Results

A week later, the results of the amnio confirmed the worst – our baby had Triploidy Syndrome and would die. Triploidy Syndrome is the presence of an entire extra set of chromosomes. A normal person, known as a duploid, has 46 chromosomes – 23 from Mom, 23 from Dad. A Triploidy (tri for three sets of each of the 23 chromosomes) baby has 69 chromosomes – meaning it got an extra set from either Mom or Dad. Triploidy can be caused by three different occurances, but most Triploidy cases are caused when a single egg is fertilized by two sperm, known as dispermy.

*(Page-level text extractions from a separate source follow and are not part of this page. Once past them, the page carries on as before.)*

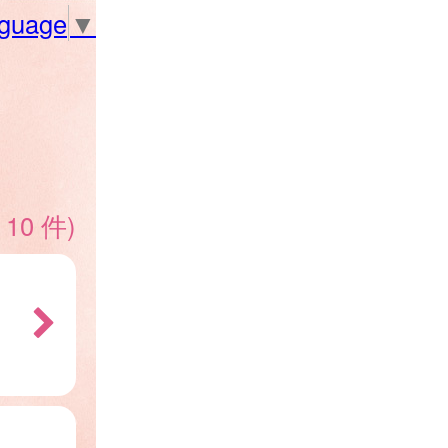
nguage
▼
 10 件)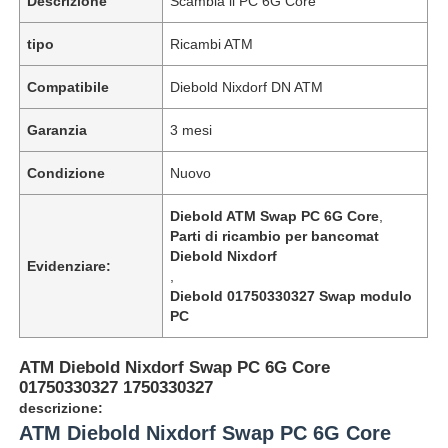
Descrizione
Scambia il PC 6G Core
tipo
Ricambi ATM
Compatibile
Diebold Nixdorf DN ATM
Garanzia
3 mesi
Condizione
Nuovo
Diebold ATM Swap PC 6G Core
,
Parti di ricambio per bancomat
Diebold Nixdorf
Evidenziare:
,
Diebold 01750330327 Swap modulo
PC
ATM Diebold Nixdorf Swap PC 6G Core
01750330327 1750330327
descrizione:
ATM Diebold Nixdorf Swap PC 6G Core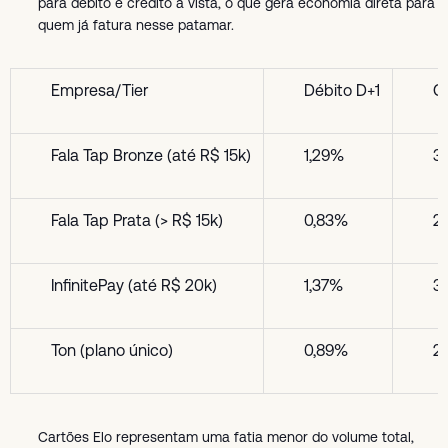
para débito e crédito à vista, o que gera economia direta para
quem já fatura nesse patamar.
Empresa/Tier
Débito D+1
Cr
Fala Tap Bronze (até R$ 15k)
1,29%
3
Fala Tap Prata (> R$ 15k)
0,83%
2
InfinitePay (até R$ 20k)
1,37%
3
Ton (plano único)
0,89%
2
Cartões Elo representam uma fatia menor do volume total,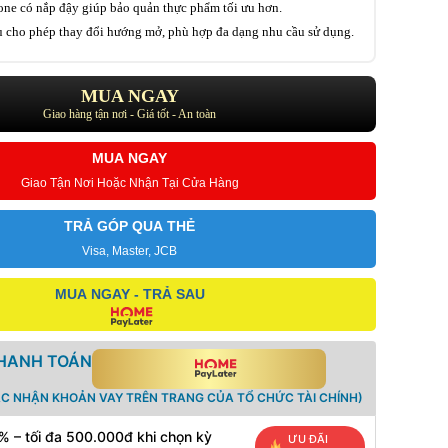
ne có nắp đậy giúp bảo quản thực phẩm tối ưu hơn.
u cho phép thay đổi hướng mở, phù hợp đa dạng nhu cầu sử dụng.
MUA NGAY
Giao hàng tận nơi - Giá tốt - An toàn
MUA NGAY
Giao Tận Nơi Hoặc Nhận Tại Cửa Hàng
TRẢ GÓP QUA THẺ
Visa, Master, JCB
MUA NGAY - TRẢ SAU
THANH TOÁN
ÁC NHẬN KHOẢN VAY TRÊN TRANG CỦA TỔ CHỨC TÀI CHÍNH)
% – tối đa 500.000đ khi chọn kỳ
ƯU ĐÃI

We set an appointment that day to talk with a genetic counselor. It turns out our baby was really a boy and indicated by the 23rd chromosome being XXYY. A normal baby boy is XY. A “normal” triploidy is XYY. It has never been determined why our baby has four of the 23rd chromosomes. The two Ys indicate that the cause of the chromosome disorder was fertilization by two sperm.

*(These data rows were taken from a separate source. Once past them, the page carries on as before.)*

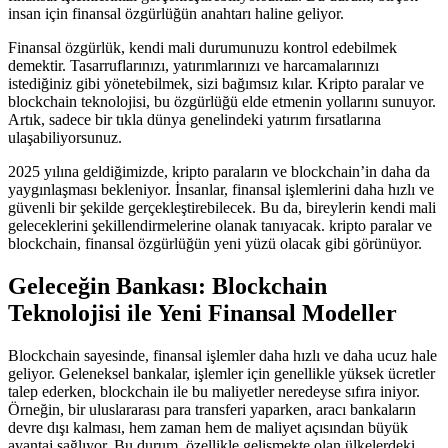
insan için finansal özgürlüğün anahtarı haline geliyor.
Finansal özgürlük, kendi mali durumunuzu kontrol edebilmek
demektir. Tasarruflarınızı, yatırımlarınızı ve harcamalarınızı
istediğiniz gibi yönetebilmek, sizi bağımsız kılar. Kripto paralar ve
blockchain teknolojisi, bu özgürlüğü elde etmenin yollarını sunuyor.
Artık, sadece bir tıkla dünya genelindeki yatırım fırsatlarına
ulaşabiliyorsunuz.
2025 yılına geldiğimizde, kripto paraların ve blockchain’in daha da
yaygınlaşması bekleniyor. İnsanlar, finansal işlemlerini daha hızlı ve
güvenli bir şekilde gerçekleştirebilecek. Bu da, bireylerin kendi mali
geleceklerini şekillendirmelerine olanak tanıyacak. kripto paralar ve
blockchain, finansal özgürlüğün yeni yüzü olacak gibi görünüyor.
Geleceğin Bankası: Blockchain
Teknolojisi ile Yeni Finansal Modeller
Blockchain sayesinde, finansal işlemler daha hızlı ve daha ucuz hale
geliyor. Geleneksel bankalar, işlemler için genellikle yüksek ücretler
talep ederken, blockchain ile bu maliyetler neredeyse sıfıra iniyor.
Örneğin, bir uluslararası para transferi yaparken, aracı bankaların
devre dışı kalması, hem zaman hem de maliyet açısından büyük
avantaj sağlıyor. Bu durum, özellikle gelişmekte olan ülkelerdeki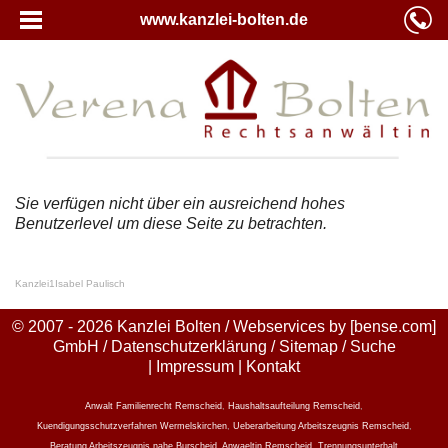
www.kanzlei-bolten.de
Sie verfügen nicht über ein ausreichend hohes
Benutzerlevel um diese Seite zu betrachten.
Kanzlei
1
Isabel Paulisch
© 2007 - 2026 Kanzlei Bolten / Webservices by
[bense.com]
GmbH
/
Datenschutzerklärung
/
Sitemap
/
Suche
|
Impressum
|
Kontakt
Anwalt Familienrecht Remscheid
,
Haushaltsaufteilung Remscheid
,
Kuendigungsschutzverfahren Wermelskirchen
,
Ueberarbeitung Arbeitszeugnis Remscheid
,
Beratung Arbeitszeugnis nahe Burscheid
,
Anwaeltin Remscheid
,
Trennungsunterhalt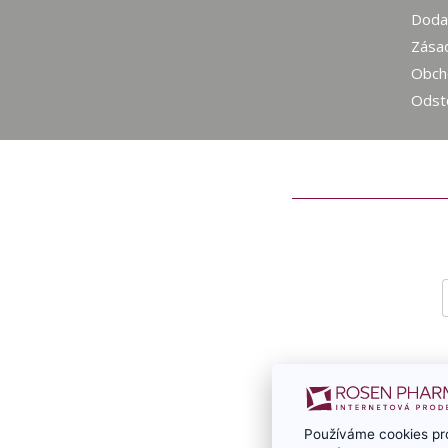
Dodac
Zásad
Obch
Odst
Používáme cookies pro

The genetic counselor told us what to expect with this pregnancy. And, yes, we talked about the possibility of termination, but not extensively because that is not available where I live nor at the hospital where I was receiving services. Rather than tell me about my “options,” she told me how the pregnancy would probably go. At 18 weeks pregnant, I was told it is unlikely to miscarry during this phase of pregnancy. I would likely carry my baby to at least 25 weeks gestation. I may never feel him move inside of me because chromosome babies don’t move a lot. He will probably be very small, and I am almost certainly facing a stillbirth.

Oh, and one more thing. I could go visit my regular OB once a week to check for a heartbeat because I would never have a way of knowing if he was alive or not since I wouldn’t be feeling him move.

We had our third ultrasound of the week and decided we were too in love to terminate. God would decide what happened to our baby.